Start of Information

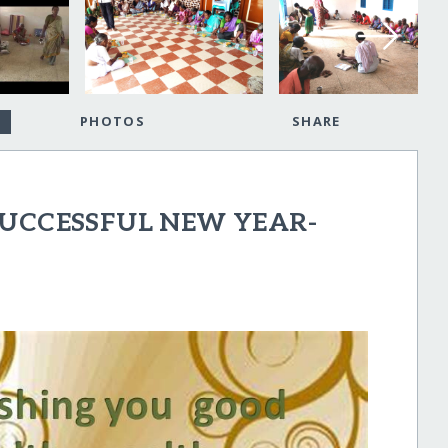
PHOTOS
SHARE
SUCCESSFUL NEW YEAR-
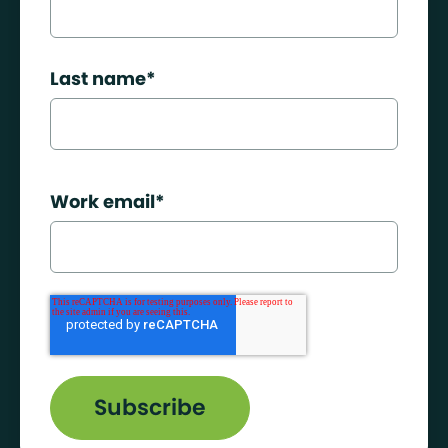
Last name
*
Work email
*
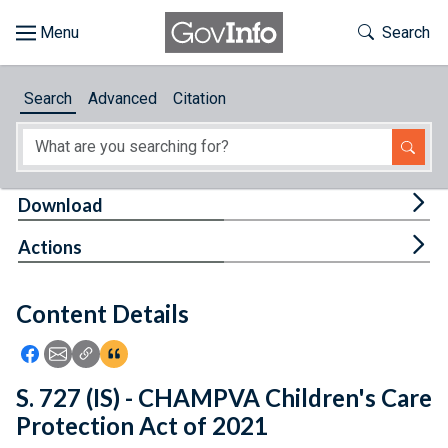
Skip to main content
Start of main content
Toggle Th
Search
Browse
Search
Advanced
Citation
About
Developers
Tog
Download
Features
Tog
Actions
Help
Content Details
Feedback
Icon: Share using Facebook
Icon: Share using Email
Icon: Copy Link URL
Icon:View Citations
S. 727 (IS) - CHAMPVA Children's Care
Protection Act of 2021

End of Information

--- Work request ---
Return each line of the preceding material in which "main" can be found.

--- Response for this exercise ---
Skip to main content
Start of main content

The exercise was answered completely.